__YOUR OBJECTIVE__.
Copy the data below exactly, omitting any picture it contains.

+++++

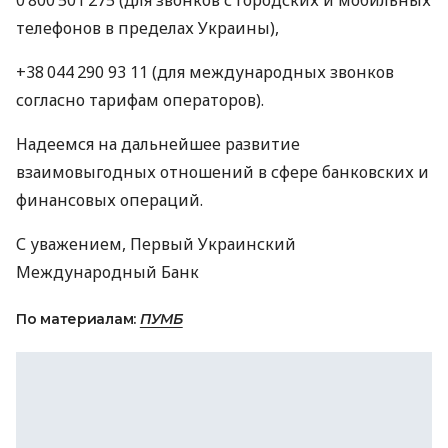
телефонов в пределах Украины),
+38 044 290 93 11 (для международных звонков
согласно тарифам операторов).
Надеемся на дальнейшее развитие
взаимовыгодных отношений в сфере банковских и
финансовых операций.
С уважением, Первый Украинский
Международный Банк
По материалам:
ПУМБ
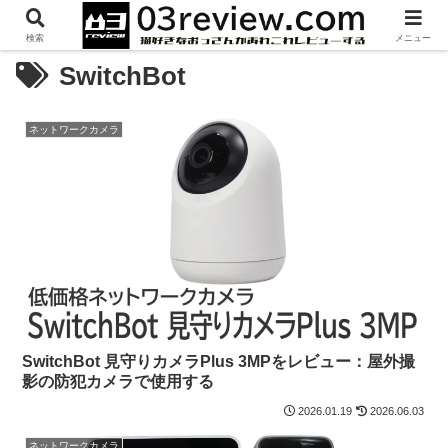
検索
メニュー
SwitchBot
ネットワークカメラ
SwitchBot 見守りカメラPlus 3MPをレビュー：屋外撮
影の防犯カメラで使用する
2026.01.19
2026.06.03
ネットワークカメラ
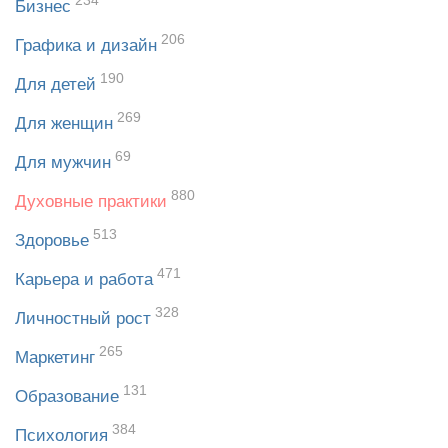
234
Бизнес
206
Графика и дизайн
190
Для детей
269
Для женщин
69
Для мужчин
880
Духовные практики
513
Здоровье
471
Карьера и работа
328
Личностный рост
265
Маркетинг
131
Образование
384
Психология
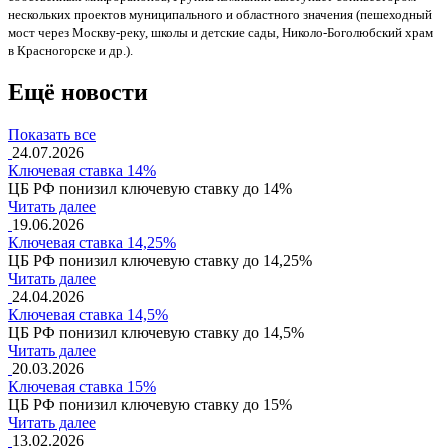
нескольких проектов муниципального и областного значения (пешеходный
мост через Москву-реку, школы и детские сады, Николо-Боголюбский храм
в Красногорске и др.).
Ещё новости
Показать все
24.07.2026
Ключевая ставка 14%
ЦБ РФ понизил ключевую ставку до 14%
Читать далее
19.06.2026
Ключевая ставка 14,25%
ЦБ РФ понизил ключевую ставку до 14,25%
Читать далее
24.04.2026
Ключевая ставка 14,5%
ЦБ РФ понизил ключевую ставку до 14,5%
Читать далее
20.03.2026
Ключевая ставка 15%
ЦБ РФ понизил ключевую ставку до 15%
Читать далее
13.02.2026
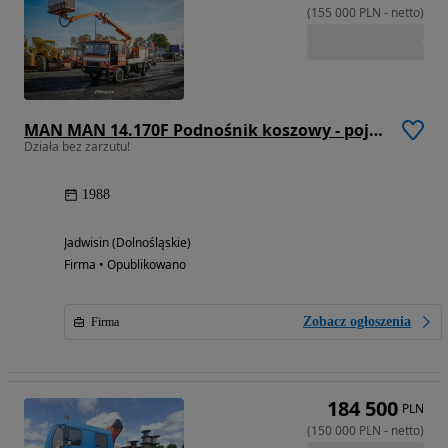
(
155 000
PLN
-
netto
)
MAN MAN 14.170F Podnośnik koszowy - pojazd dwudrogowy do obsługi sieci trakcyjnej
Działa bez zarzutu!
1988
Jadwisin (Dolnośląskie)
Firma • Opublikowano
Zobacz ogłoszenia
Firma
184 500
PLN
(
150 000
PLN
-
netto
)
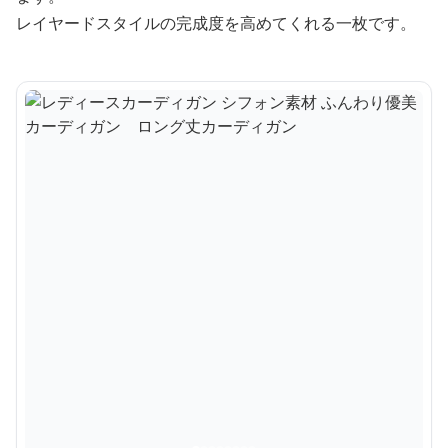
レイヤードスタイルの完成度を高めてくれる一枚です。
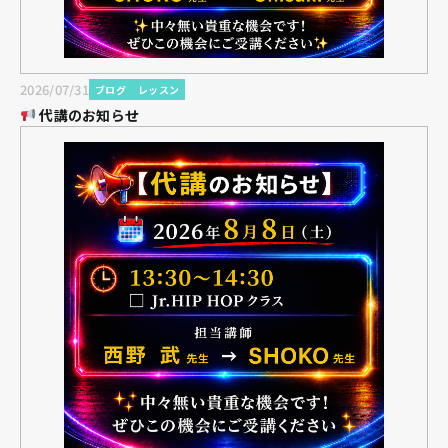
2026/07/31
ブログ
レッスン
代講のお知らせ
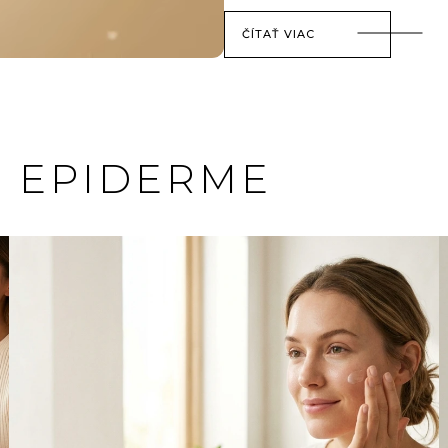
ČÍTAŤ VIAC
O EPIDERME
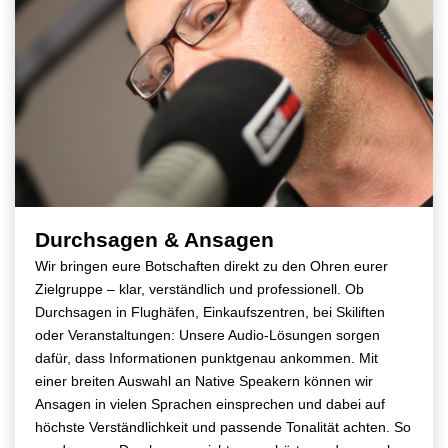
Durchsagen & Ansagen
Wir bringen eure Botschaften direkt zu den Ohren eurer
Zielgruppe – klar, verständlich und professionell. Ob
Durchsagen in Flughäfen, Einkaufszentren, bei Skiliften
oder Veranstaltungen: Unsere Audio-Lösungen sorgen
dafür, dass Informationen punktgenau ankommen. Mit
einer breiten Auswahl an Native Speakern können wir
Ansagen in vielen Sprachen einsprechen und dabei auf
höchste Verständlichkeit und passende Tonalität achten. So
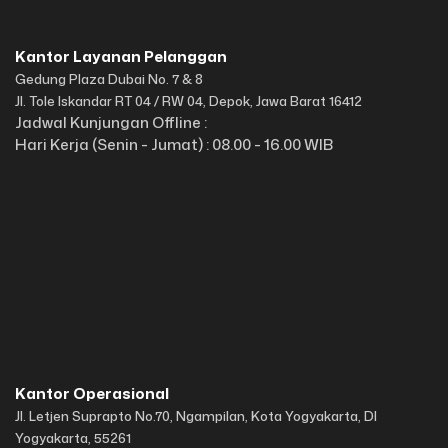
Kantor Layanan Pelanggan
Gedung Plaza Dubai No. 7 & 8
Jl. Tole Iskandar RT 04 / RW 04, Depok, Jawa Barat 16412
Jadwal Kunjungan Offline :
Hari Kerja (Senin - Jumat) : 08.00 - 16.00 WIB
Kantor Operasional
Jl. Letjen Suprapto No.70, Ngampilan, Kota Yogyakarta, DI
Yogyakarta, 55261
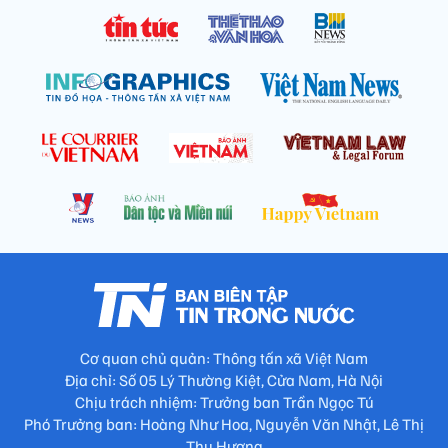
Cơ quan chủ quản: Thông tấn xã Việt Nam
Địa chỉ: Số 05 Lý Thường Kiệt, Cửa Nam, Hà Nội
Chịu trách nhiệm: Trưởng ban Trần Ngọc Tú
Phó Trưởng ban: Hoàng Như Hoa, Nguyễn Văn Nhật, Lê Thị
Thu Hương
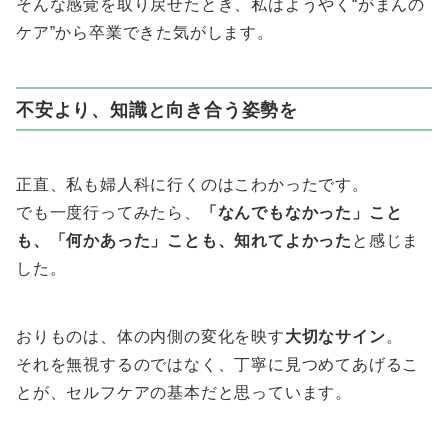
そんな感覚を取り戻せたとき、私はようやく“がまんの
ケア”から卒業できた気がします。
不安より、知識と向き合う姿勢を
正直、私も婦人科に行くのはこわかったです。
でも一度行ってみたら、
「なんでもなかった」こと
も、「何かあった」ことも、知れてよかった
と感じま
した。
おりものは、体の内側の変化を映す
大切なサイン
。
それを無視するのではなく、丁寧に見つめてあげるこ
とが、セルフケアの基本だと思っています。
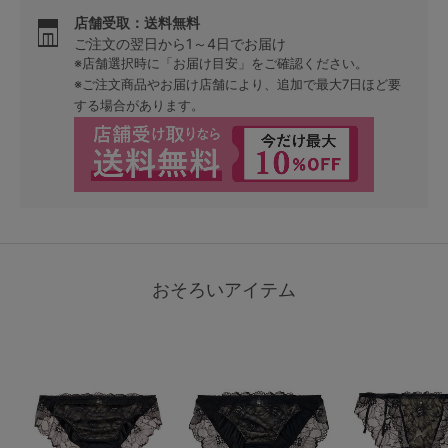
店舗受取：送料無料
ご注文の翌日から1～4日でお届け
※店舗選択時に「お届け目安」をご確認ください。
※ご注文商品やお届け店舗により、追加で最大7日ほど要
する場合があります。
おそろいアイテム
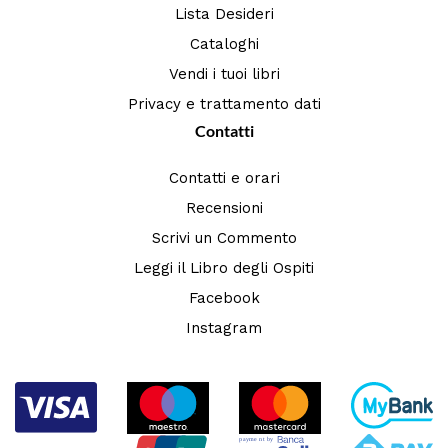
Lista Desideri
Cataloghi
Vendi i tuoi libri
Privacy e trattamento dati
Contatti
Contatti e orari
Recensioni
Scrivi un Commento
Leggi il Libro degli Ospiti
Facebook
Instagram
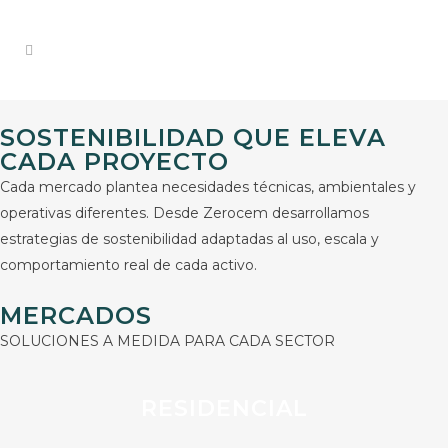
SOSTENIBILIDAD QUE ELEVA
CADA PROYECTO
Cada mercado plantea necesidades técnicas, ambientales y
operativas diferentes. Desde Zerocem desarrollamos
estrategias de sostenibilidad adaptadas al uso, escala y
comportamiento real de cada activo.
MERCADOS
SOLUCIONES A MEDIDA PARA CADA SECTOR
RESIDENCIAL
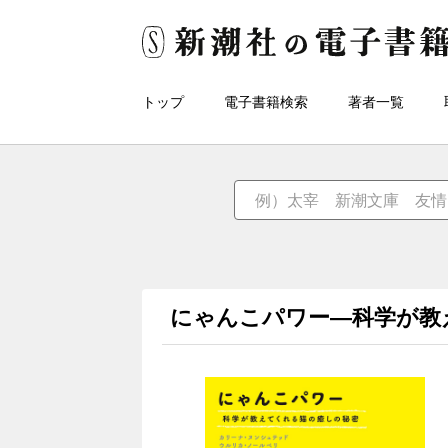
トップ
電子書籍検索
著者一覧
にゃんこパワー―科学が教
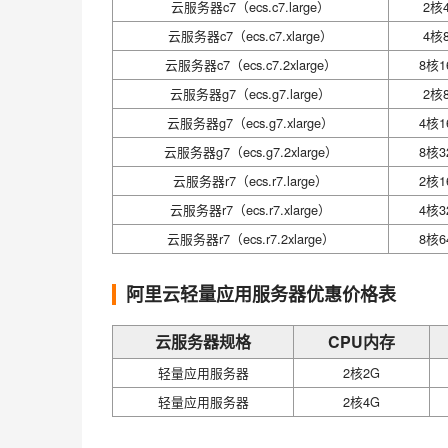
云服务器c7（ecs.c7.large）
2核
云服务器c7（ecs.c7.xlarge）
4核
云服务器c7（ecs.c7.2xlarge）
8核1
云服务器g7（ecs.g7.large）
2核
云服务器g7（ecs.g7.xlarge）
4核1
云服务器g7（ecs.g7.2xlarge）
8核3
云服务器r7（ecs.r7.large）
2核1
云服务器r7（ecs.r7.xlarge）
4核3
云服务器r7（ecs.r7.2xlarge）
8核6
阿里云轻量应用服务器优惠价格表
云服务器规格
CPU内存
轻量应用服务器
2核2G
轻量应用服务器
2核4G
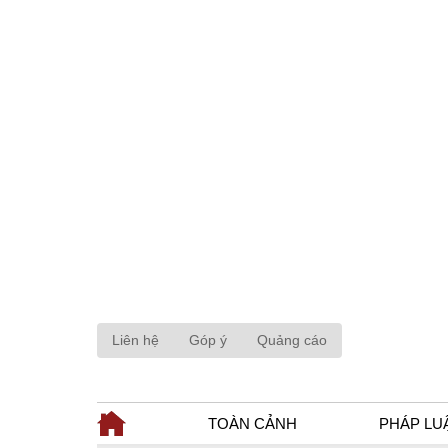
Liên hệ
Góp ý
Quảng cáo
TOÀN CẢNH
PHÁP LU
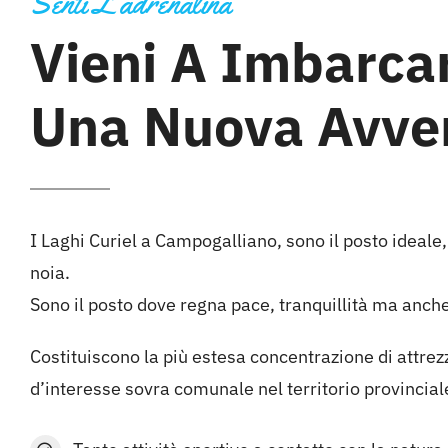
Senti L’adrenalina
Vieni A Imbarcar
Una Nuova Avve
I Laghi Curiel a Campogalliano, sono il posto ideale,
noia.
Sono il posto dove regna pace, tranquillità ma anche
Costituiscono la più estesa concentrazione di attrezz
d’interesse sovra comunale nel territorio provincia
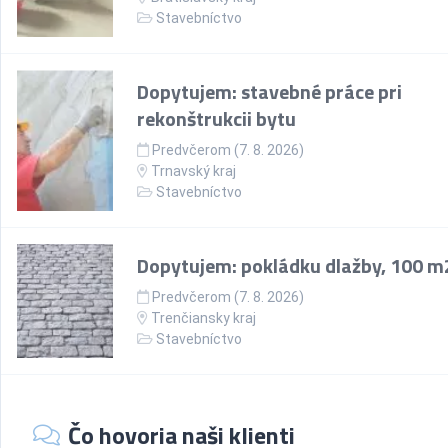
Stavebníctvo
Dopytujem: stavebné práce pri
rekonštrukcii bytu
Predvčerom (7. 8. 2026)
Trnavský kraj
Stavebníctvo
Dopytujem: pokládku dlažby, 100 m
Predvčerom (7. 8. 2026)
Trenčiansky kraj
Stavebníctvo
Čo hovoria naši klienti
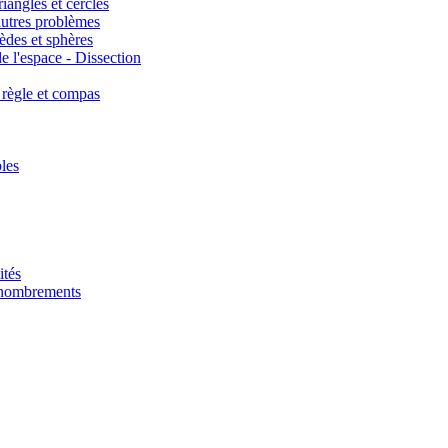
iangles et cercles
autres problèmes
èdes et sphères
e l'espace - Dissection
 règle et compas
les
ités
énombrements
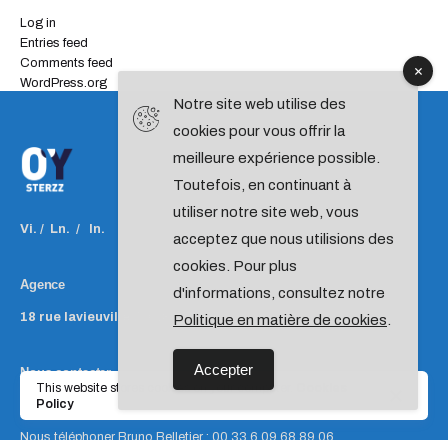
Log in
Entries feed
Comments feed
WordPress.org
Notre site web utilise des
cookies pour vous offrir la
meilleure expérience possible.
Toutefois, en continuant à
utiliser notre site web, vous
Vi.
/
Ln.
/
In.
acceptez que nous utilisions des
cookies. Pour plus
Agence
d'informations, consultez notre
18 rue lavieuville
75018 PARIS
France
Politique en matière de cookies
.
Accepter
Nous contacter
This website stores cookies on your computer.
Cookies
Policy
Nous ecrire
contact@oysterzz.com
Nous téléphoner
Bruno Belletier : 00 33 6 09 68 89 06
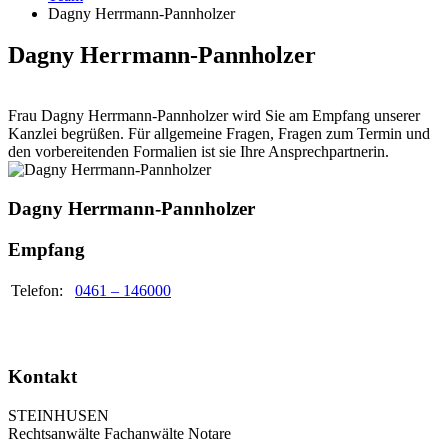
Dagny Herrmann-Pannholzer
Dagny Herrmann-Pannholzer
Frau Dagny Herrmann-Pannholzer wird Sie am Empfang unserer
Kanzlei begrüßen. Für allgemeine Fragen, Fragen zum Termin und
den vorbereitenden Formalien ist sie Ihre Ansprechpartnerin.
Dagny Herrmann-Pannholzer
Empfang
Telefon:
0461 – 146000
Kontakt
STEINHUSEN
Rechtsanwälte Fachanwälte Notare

+++++

__FINISHED TASK__.
телефонов в пределах Украины),
+38 044 290 93 11 (для международных звонков
согласно тарифам операторов).
Надеемся на дальнейшее развитие
взаимовыгодных отношений в сфере банковских и
финансовых операций.
С уважением, Первый Украинский
Международный Банк
По материалам:
ПУМБ
検索
メニュー
SwitchBot
ネットワークカメラ
SwitchBot 見守りカメラPlus 3MPをレビュー：屋外撮
影の防犯カメラで使用する
2026.01.19
2026.06.03
ネットワークカメラ
234
Бизнес
206
Графика и дизайн
190
Для детей
269
Для женщин
69
Для мужчин
880
Духовные практики
513
Здоровье
471
Карьера и работа
328
Личностный рост
265
Маркетинг
131
Образование
384
Психология
нескольких проектов муниципального и областного значения (пешеходный
мост через Москву-реку, школы и детские сады, Николо-Боголюбский храм
в Красногорске и др.).
Ещё новости
Показать все
24.07.2026
Ключевая ставка 14%
ЦБ РФ понизил ключевую ставку до 14%
Читать далее
19.06.2026
Ключевая ставка 14,25%
ЦБ РФ понизил ключевую ставку до 14,25%
Читать далее
24.04.2026
Ключевая ставка 14,5%
ЦБ РФ понизил ключевую ставку до 14,5%
Читать далее
20.03.2026
Ключевая ставка 15%
ЦБ РФ понизил ключевую ставку до 15%
Читать далее
13.02.2026
(
155 000
PLN
-
netto
)
MAN MAN 14.170F Podnośnik koszowy - pojazd dwudrogowy do obsługi sieci trakcyjnej
Działa bez zarzutu!
1988
Jadwisin (Dolnośląskie)
Firma • Opublikowano
Zobacz ogłoszenia
Firma
184 500
PLN
(
150 000
PLN
-
netto
)
レイヤードスタイルの完成度を高めてくれる一枚です。
2026/07/31
ブログ
レッスン
代講のお知らせ
ČÍTAŤ VIAC
O EPIDERME
Durchsagen & Ansagen
Wir bringen eure Botschaften direkt zu den Ohren eurer
Zielgruppe – klar, verständlich und professionell. Ob
Durchsagen in Flughäfen, Einkaufszentren, bei Skiliften
oder Veranstaltungen: Unsere Audio-Lösungen sorgen
dafür, dass Informationen punktgenau ankommen. Mit
einer breiten Auswahl an Native Speakern können wir
Ansagen in vielen Sprachen einsprechen und dabei auf
höchste Verständlichkeit und passende Tonalität achten. So
Kantor Layanan Pelanggan
Gedung Plaza Dubai No. 7 & 8
Jl. Tole Iskandar RT 04 / RW 04, Depok, Jawa Barat 16412
Jadwal Kunjungan Offline :
Hari Kerja (Senin - Jumat) : 08.00 - 16.00 WIB
Kantor Operasional
Jl. Letjen Suprapto No.70, Ngampilan, Kota Yogyakarta, DI
Yogyakarta, 55261
Cơ quan chủ quản: Thông tấn xã Việt Nam
Địa chỉ: Số 05 Lý Thường Kiệt, Cửa Nam, Hà Nội
Chịu trách nhiệm: Trưởng ban Trần Ngọc Tú
Phó Trưởng ban: Hoàng Như Hoa, Nguyễn Văn Nhật, Lê Thị
Thu Hương
そんな感覚を取り戻せたとき、私はようやく“がまんの
ケア”から卒業できた気がします。
不安より、知識と向き合う姿勢を
正直、私も婦人科に行くのはこわかったです。
でも一度行ってみたら、
「なんでもなかった」こと
も、「何かあった」ことも、知れてよかった
と感じま
した。
おりものは、体の内側の変化を映す
大切なサイン
。
それを無視するのではなく、丁寧に見つめてあげるこ
とが、セルフケアの基本だと思っています。
店舗受取：送料無料
ご注文の翌日から1～4日でお届け
※店舗選択時に「お届け目安」をご確認ください。
※ご注文商品やお届け店舗により、追加で最大7日ほど要
する場合があります。
おそろいアイテム
Lista Desideri
Cataloghi
Vendi i tuoi libri
Privacy e trattamento dati
Contatti
Contatti e orari
Recensioni
Scrivi un Commento
Leggi il Libro degli Ospiti
Facebook
Instagram
SOSTENIBILIDAD QUE ELEVA
CADA PROYECTO
Cada mercado plantea necesidades técnicas, ambientales y
operativas diferentes. Desde Zerocem desarrollamos
estrategias de sostenibilidad adaptadas al uso, escala y
comportamiento real de cada activo.
MERCADOS
SOLUCIONES A MEDIDA PARA CADA SECTOR
RESIDENCIAL
トップ
電子書籍検索
著者一覧
にゃんこパワー―科学が教
云服务器c7（ecs.c7.large）
2核
云服务器c7（ecs.c7.xlarge）
4核
云服务器c7（ecs.c7.2xlarge）
8核1
云服务器g7（ecs.g7.large）
2核
云服务器g7（ecs.g7.xlarge）
4核1
云服务器g7（ecs.g7.2xlarge）
8核3
云服务器r7（ecs.r7.large）
2核1
云服务器r7（ecs.r7.xlarge）
4核3
云服务器r7（ecs.r7.2xlarge）
8核6
阿里云轻量应用服务器优惠价格表
云服务器规格
CPU内存
轻量应用服务器
2核2G
轻量应用服务器
2核4G
Liên hệ
Góp ý
Quảng cáo
TOÀN CẢNH
PHÁP LU
Senti L’adrenalina
Vieni A Imbarcar
Una Nuova Avve
I Laghi Curiel a Campogalliano, sono il posto ideale,
noia.
Sono il posto dove regna pace, tranquillità ma anche
Costituiscono la più estesa concentrazione di attrezz
d’interesse sovra comunale nel territorio provincia
Stavebníctvo
Dopytujem: stavebné práce pri
rekonštrukcii bytu
Predvčerom (7. 8. 2026)
Trnavský kraj
Stavebníctvo
Dopytujem: pokládku dlažby, 100 m
Predvčerom (7. 8. 2026)
Trenčiansky kraj
Stavebníctvo
Čo hovoria naši klienti
iangles et cercles
autres problèmes
èdes et sphères
e l'espace - Dissection
 règle et compas
les
ités
énombrements
Log in
Entries feed
Comments feed
WordPress.org
Notre site web utilise des
cookies pour vous offrir la
meilleure expérience possible.
Toutefois, en continuant à
utiliser notre site web, vous
Vi.
/
Ln.
/
In.
acceptez que nous utilisions des
cookies. Pour plus
Agence
d'informations, consultez notre
18 rue lavieuville
75018 PARIS
France
Politique en matière de cookies
.
Accepter
Nous contacter
This website stores cookies on your computer.
Cookies
Policy
Nous ecrire
contact@oysterzz.com
Nous téléphoner
Bruno Belletier : 00 33 6 09 68 89 06
Dagny Herrmann-Pannholzer
Dagny Herrmann-Pannholzer
Frau Dagny Herrmann-Pannholzer wird Sie am Empfang unserer
Kanzlei begrüßen. Für allgemeine Fragen, Fragen zum Termin und
den vorbereitenden Formalien ist sie Ihre Ansprechpartnerin.
Dagny Herrmann-Pannholzer
Empfang
Telefon:
0461 – 146000
Kontakt
STEINHUSEN
Rechtsanwälte Fachanwälte Notare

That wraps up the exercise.